## The task
Transcribe word for word the lines spanning the line with "une allure charismatique" through the end of the records.

Dataset entries
****************************************

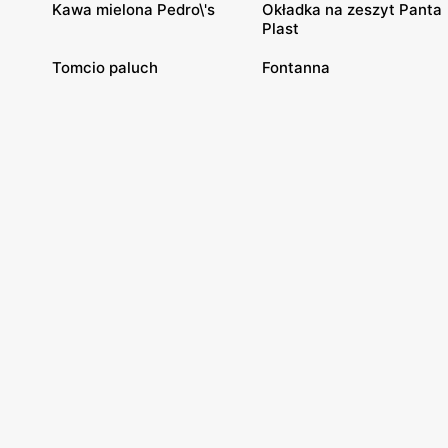
Kawa mielona Pedro\'s
Okładka na zeszyt Panta
Plast
Tomcio paluch
Fontanna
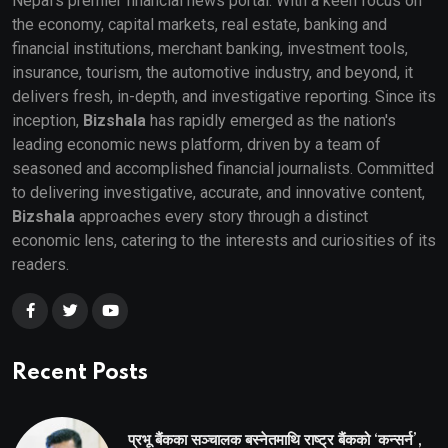
Nepal's premier financial news portal. With a keen focus on
the economy, capital markets, real estate, banking and
financial institutions, merchant banking, investment tools,
insurance, tourism, the automotive industry, and beyond, it
delivers fresh, in-depth, and investigative reporting. Since its
inception,
Bizshala
has rapidly emerged as the nation's
leading economic news platform, driven by a team of
seasoned and accomplished financial journalists. Committed
to delivering investigative, accurate, and innovative content,
Bizshala
approaches every story through a distinct
economic lens, catering to the interests and curiosities of its
readers.
Recent Posts
प्रभू बैंकका सञ्चालक बस्नेतमाथि राष्ट्र बैंकको ‘कन्सर्न’,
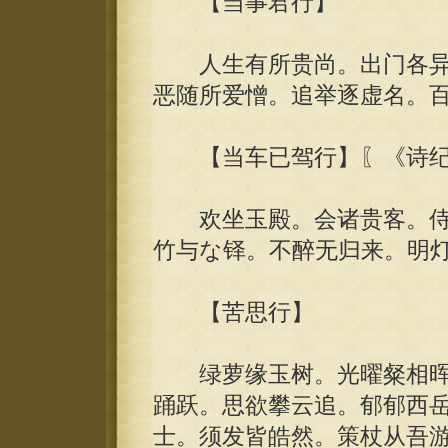
【当事君行】
人生有所贵尚。出门各异
恶随所爱憎。追举逐虚名。
【当车已驾行】〖《诗纪
欢坐玉殿。会诸贵客。侍
竹与な铎。不醉无归来。明
【苦思行】
绿萝缘玉树。光曜粲相晖
踊跃。思欲攀云追。郁郁西
士。须发皆皓然。策杖从吾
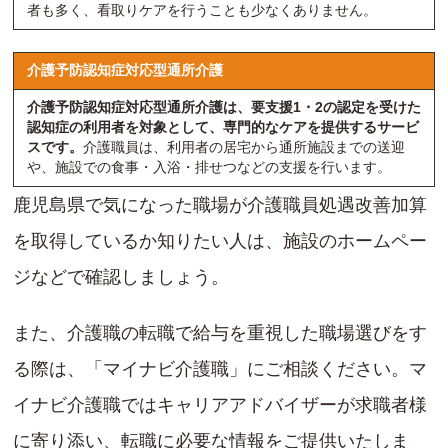
者も多く、看取りケアを行うことも少なくありません。
介護予防認知症対応型通所介護
介護予防認知症対応型通所介護は、要支援1・2の認定を受けた
認知症の利用者を対象として、専門的なケアを提供するサービ
スです。
介護職員は、利用者の居宅から通所施設までの送迎
や、施設での食事・入浴・排せつなどの支援を行います。
鹿児島県で気になった職場が介護職員処遇改善加算
を取得しているか知りたい人は、施設のホームペー
ジなどで確認しましょう。
また、介護職の転職で給与を重視した職場選びをす
る際は、「マイナビ介護職」にご相談ください。マ
イナビ介護職ではキャリアアドバイザーが求職者様
に寄り添い、転職に必要な情報をご提供いたしま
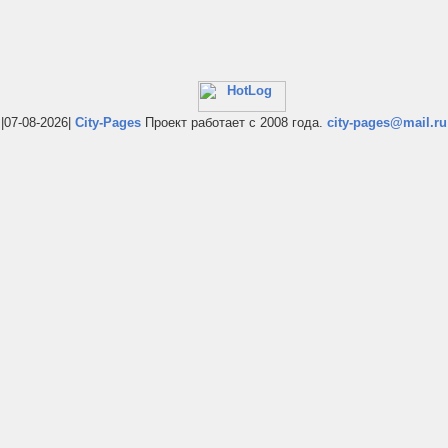
|07-08-2026|
City-Pages
Проект работает с 2008 года.
city-pages@mail.ru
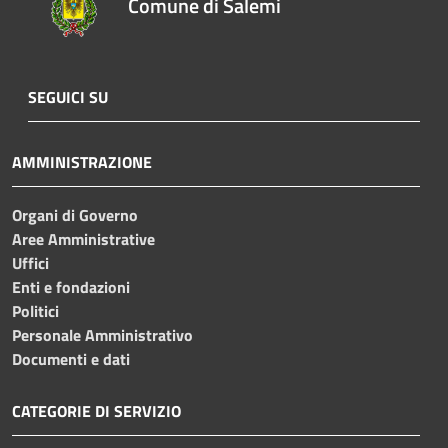
Comune di Salemi
SEGUICI SU
AMMINISTRAZIONE
Organi di Governo
Aree Amministrative
Uffici
Enti e fondazioni
Politici
Personale Amministrativo
Documenti e dati
CATEGORIE DI SERVIZIO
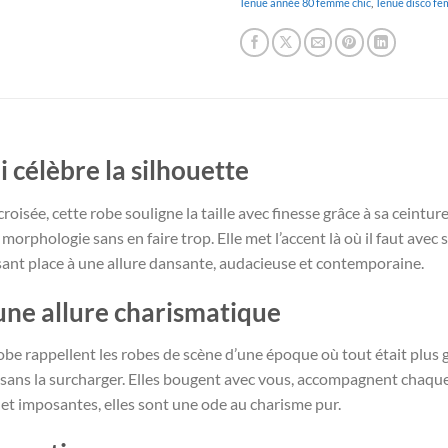
Tenue année 80 femme chic
,
Tenue disco f
 célèbre la silhouette
oisée, cette robe souligne la taille avec finesse grâce à sa ceintur
rphologie sans en faire trop. Elle met l’accent là où il faut avec 
sant place à une allure dansante, audacieuse et contemporaine.
une allure charismatique
be rappellent les robes de scène d’une époque où tout était plus g
e sans la surcharger. Elles bougent avec vous, accompagnent chaq
s et imposantes, elles sont une ode au charisme pur.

****************************************

## Output of the exercise
une allure charismatique
be rappellent les robes de scène d’une époque où tout était plus g
e sans la surcharger. Elles bougent avec vous, accompagnent chaq
s et imposantes, elles sont une ode au charisme pur.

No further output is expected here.